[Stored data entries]
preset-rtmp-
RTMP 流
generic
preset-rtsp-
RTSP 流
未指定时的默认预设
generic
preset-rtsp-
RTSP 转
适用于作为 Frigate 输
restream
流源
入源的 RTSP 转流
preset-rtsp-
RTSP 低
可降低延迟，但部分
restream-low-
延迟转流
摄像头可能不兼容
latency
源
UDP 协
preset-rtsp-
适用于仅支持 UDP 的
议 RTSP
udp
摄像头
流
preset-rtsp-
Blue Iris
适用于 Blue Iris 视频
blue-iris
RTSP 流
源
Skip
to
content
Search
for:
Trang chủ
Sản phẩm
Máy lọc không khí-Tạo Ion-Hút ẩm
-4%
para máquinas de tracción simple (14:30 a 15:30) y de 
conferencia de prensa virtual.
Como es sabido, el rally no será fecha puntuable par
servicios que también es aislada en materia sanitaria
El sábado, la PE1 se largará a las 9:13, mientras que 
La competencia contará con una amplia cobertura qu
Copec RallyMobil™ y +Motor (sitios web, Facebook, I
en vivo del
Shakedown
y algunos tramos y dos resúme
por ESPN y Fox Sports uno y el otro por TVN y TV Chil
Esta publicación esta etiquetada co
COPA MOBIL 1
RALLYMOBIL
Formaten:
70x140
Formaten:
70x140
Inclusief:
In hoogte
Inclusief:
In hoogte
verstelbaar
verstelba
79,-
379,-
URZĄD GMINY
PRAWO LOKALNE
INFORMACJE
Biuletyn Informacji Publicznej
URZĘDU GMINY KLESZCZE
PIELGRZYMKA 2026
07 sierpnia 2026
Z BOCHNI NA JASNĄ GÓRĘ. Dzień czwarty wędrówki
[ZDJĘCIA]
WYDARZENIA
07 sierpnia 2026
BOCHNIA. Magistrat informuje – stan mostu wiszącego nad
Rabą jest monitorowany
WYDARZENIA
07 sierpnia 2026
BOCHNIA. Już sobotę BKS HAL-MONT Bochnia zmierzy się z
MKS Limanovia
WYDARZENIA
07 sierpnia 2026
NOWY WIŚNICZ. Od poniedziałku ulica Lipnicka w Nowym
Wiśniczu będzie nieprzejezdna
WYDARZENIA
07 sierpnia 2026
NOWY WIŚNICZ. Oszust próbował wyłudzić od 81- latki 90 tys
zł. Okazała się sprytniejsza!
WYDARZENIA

---

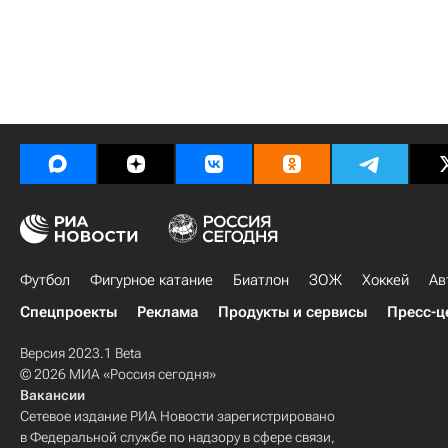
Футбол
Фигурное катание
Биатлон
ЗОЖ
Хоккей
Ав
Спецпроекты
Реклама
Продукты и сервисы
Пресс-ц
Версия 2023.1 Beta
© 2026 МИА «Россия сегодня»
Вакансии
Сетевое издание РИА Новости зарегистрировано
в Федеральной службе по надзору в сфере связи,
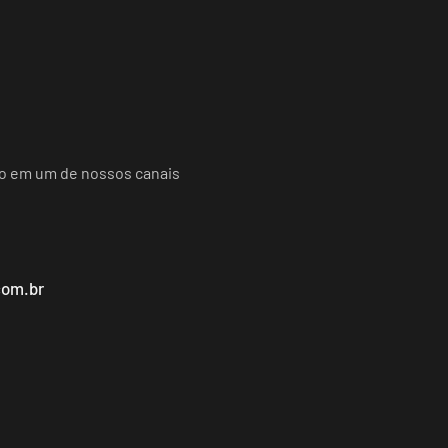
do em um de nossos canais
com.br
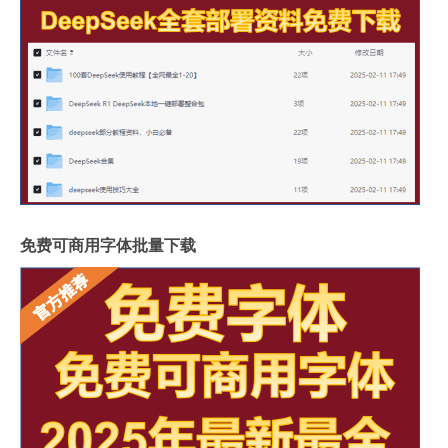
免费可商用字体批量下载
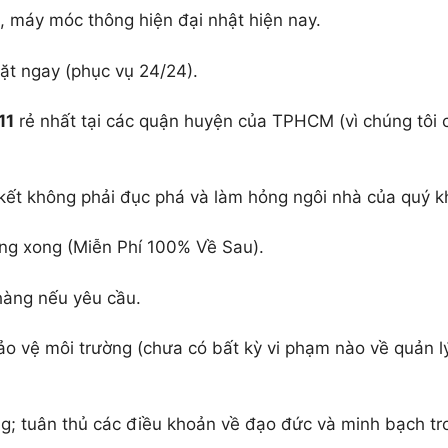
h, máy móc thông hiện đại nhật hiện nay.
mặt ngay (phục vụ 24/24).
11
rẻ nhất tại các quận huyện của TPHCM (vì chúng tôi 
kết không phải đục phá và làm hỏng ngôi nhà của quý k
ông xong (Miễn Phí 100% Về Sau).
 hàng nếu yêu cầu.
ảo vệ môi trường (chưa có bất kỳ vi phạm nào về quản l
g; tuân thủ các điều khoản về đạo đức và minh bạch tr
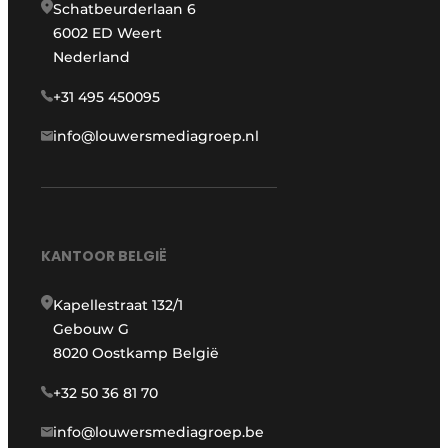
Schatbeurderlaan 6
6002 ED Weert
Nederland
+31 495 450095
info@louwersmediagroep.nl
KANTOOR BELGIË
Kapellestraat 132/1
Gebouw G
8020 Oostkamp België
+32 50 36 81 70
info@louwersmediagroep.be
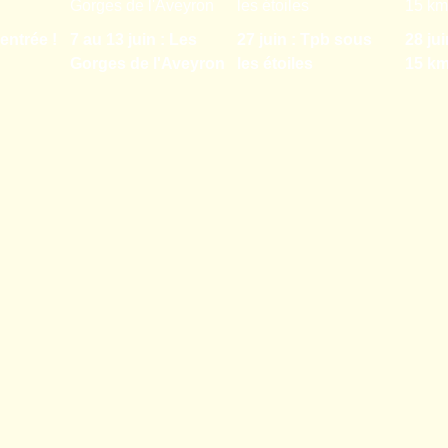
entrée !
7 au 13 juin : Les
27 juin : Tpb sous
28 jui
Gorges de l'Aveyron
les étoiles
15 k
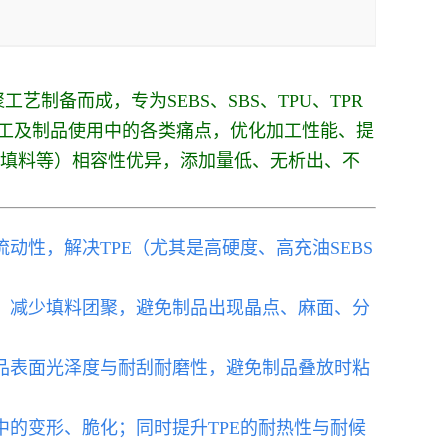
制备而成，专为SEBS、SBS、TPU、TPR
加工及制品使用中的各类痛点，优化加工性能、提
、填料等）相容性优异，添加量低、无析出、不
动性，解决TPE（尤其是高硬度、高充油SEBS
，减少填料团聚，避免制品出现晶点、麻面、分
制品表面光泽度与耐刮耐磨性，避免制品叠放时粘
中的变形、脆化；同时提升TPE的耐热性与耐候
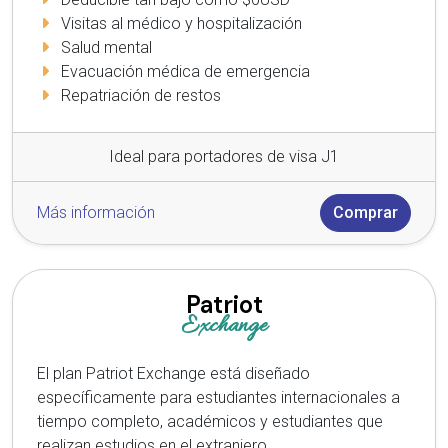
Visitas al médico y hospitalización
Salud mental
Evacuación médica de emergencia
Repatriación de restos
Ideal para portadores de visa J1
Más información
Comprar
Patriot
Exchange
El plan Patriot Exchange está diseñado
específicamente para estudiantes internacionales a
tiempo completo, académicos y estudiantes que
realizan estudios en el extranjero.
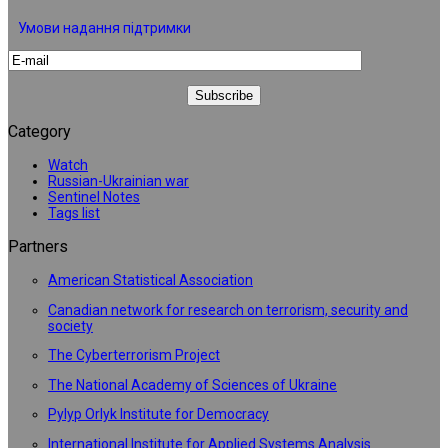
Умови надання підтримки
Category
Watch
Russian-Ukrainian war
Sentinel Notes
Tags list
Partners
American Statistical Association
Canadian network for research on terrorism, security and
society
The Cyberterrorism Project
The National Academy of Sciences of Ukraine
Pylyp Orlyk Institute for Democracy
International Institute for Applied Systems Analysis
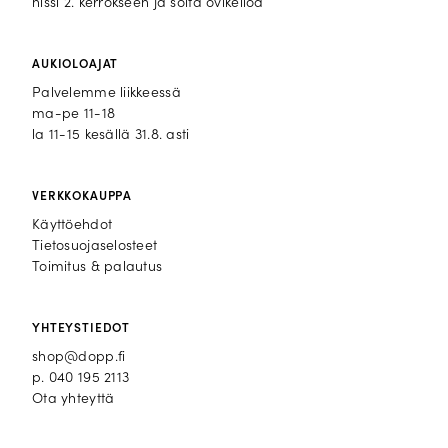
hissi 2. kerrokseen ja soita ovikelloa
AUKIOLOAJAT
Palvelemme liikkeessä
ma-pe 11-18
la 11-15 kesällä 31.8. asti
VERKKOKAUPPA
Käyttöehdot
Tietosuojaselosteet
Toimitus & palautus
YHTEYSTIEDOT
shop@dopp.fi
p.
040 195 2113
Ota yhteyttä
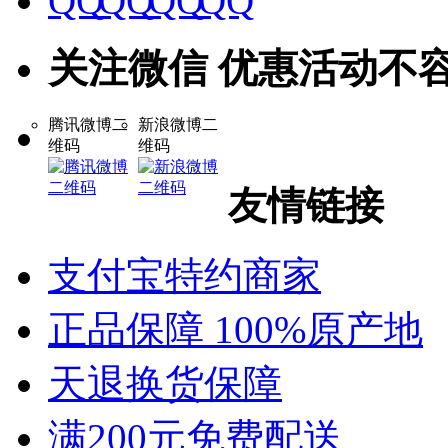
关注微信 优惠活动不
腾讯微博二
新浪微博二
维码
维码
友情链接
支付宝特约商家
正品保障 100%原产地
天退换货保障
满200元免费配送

--

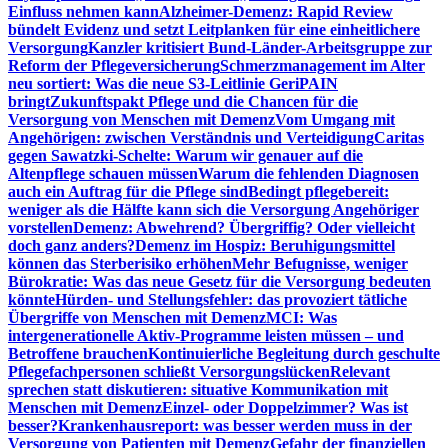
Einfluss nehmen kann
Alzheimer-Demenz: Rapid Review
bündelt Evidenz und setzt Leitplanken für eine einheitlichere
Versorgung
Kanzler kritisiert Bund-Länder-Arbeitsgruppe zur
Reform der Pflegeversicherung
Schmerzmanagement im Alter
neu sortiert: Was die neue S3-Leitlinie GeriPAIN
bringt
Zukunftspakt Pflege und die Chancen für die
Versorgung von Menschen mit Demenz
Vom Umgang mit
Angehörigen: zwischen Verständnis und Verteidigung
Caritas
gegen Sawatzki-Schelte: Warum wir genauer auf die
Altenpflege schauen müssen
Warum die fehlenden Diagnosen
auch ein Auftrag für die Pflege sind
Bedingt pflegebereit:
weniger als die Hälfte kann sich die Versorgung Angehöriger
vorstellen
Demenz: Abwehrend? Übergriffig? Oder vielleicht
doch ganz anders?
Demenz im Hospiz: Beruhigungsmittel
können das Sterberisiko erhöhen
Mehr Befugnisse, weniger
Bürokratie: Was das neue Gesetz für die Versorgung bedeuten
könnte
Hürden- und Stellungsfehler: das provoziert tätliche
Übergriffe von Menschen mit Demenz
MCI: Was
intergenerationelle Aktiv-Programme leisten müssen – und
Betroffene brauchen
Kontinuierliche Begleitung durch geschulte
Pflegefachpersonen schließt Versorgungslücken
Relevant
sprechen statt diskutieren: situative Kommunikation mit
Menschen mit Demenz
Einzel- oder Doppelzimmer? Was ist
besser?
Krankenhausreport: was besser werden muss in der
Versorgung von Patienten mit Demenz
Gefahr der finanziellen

TASK BRIEF - In the entries above, find each line with the word "kann" and show it.

WRITTEN ANSWER -
Einfluss nehmen kann
weniger als die Hälfte kann sich die Versorgung Angehöriger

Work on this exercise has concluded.